Spring fever has set in and you find yourself itching to get back out into the woods. Typically, in the past, you have only ventured afield to hunt whitetail deer…but as luck would have it, a buddy of yours invites you out for a turkey hunt. You instantly accept the offer despite never having hunted this fine feathered creature. Time to gear up, but what exactly do you need? Read on for our suggestions on items to consider to best prepare for your upcoming adventure!
More often than not, conditions are going to be cool and wet, so now is (maybe) not the time to drag your coveted “safe-queen” through the woods. Shotguns that have synthetic stocks are preferable for ease of cleanup, since you will most likely be dealing with damp and muddy surroundings.
Ensure you have a way to attach a sling to make it easy to carry through the woods, add in a turkey choke, and be sure to cover any shiny metallic surfaces with black or camouflage tape…you don’t want to twinkle like a Christmas tree in the woods as the sun peeks over the treetops.
Choose ammunition that matches what your shotgun is designed to fire, paying special attention to gauge, shotshell length and shot size. A popular tip amongst hunters is to purchase a few different options then take them to your local range to “pattern your shotgun.”
To do so, create a large target from butcher paper or cardboard, then draw a 3-inch circle in the center. From a distance of 40 yards, take a shot at the bullseye, then examine where that shot pattern landed. Repeat the process with different ammunition types as well as varying the distances at which you're shooting. This process should help you settle on a load that you feel certain will provide a clean and humane kill on that one gobbler.
Dressing in layers is a must, because as the hours roll on you will find yourself warming up as the sun reaches higher in the sky. The last thing you want is to break out in a sweat when the temperatures are still close to freezing, then be unable to remove an article of clothing (that’s a recipe for hypothermia, which you absolutely can get in springtime).
Moisture-wicking options are quite handy, as are a good pair of hunting boots. Just like your tops and bottoms, your boots should keep your feet comfortable and dry, as well as protect them from the elements. Those living in snake country may want to consider a pair of boots that extend towards the knee to help guard against a cranky rattlesnake or water moccasin.
Give the old peepers a chance to see that turkey before you hear the first "gobble gobble." Unless you find yourself hunting in the densest of woods, a binocular with good light transmission and clarity will help you find a tailfeather peeking out from behind a tree stump. Be sure you choose one that you're confident won't fog up during the varying weather conditions, because nothing is worse than quickly grabbing your glass to get a better look at a potential target to only see a thick, impenetrable haze.
Think of your hunting blind as a mini refuge from the elements in the middle of the woods. They’ll also help disguise small motions and gaps in your camouflage. Blinds can be found in all shapes, sizes and camouflage patterns. Find one that is easy to set up, because you’ll probably be doing that in the dark. The lighter the better, and bonus points if it comes in a case with backpack-style straps, or is easily strapped to your hunting pack.

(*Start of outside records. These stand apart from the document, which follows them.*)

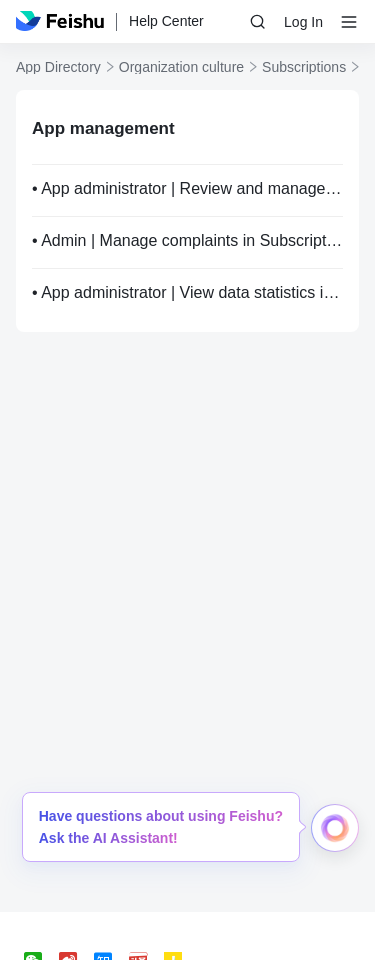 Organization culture (181, 67)
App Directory (58, 67)
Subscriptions (304, 67)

Calling in wild game is an art, but few things are more rewarding than working your call and having a wild turkey respond. Turkey calls come in lots of shapes and sizes, with even more varieties when it comes to the sounds that they produce and the types of turkeys they are meant to attract. Regardless of the call you choose, be sure to do your research and watch videos on how to properly use your new tool, as well as practice at home before the day of the hunt. If you don't put in the work ahead of time, you run the risk of sounding like an injured duck playing the kazoo in the middle of the woods, which will amuse the turkeys as much as your fellow hunters.
If you find yourself posted up against a tree, a simple pad of some sort will work great to provide a bit of comfort while the hours roll on. If you are using a ground blind, a stool or chair of any sort is essential. Key things to look for when purchasing a hunting stool are comfort and maneuverability. Ground blinds typically have several ports to peer through and take a shot around its perimeter, so be sure that you choose an option that allows you to rotate both easily and quietly. If you can set your blind up ahead of the hunt, the weight of the chair may be less of a concern, but if you are going for lightweight and small, there are simple tripod-style stools that can easily be strapped to your pack.

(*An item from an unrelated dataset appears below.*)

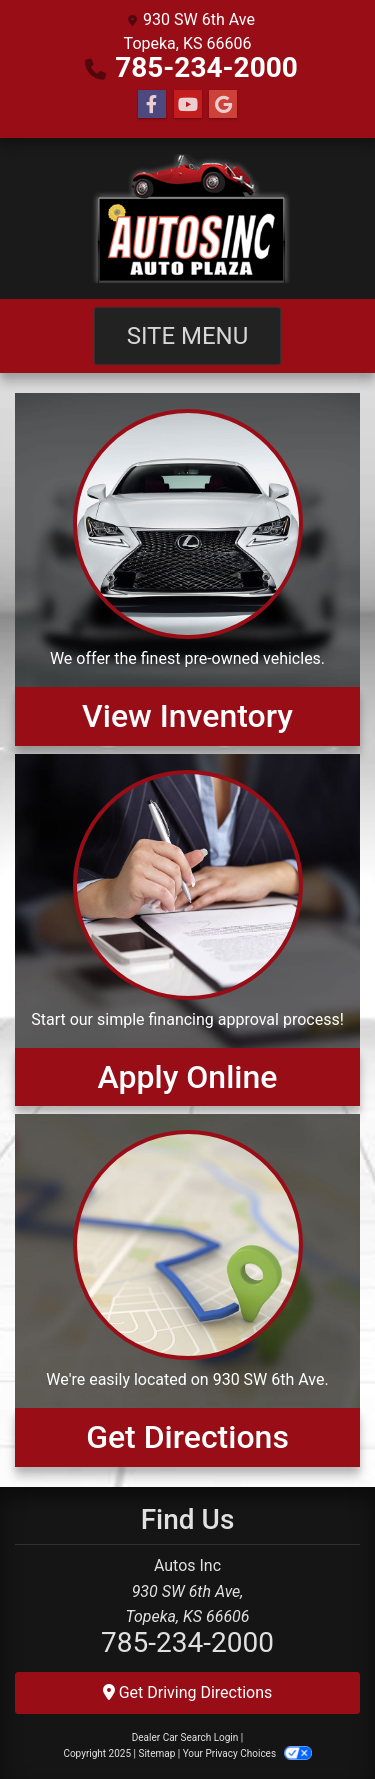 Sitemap (156, 1753)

Nothing is worse than a swarm of mosquitoes or gnats using you as their morning snack while you try to remain still and not disrupt your hunt. Time spent swatting away these pesky creatures can easily cause one to miss out on a nice turkey dinner, so be sure you take steps to prevent this from happening the moment you enter the woods. There are many sprays, creams, and wipes available, as well as portable options that create a bug-free zone around you so you can keep your focus on answering a turkey call or glassing the woods for signs of life.
When it is all said and done, you don't need the fanciest and most expensive gear. The key is to find something that fits within your budget and educate yourself on how to properly use it to the best of your ability. Get back to nature and away from the hustle and bustle of daily living. Take time to breathe, enjoy the fresh air and go into it accepting the fact that even though you may not walk out with your prized turkey, a hunt that leaves you empty-handed is better than a hard day at work. Happy hunting!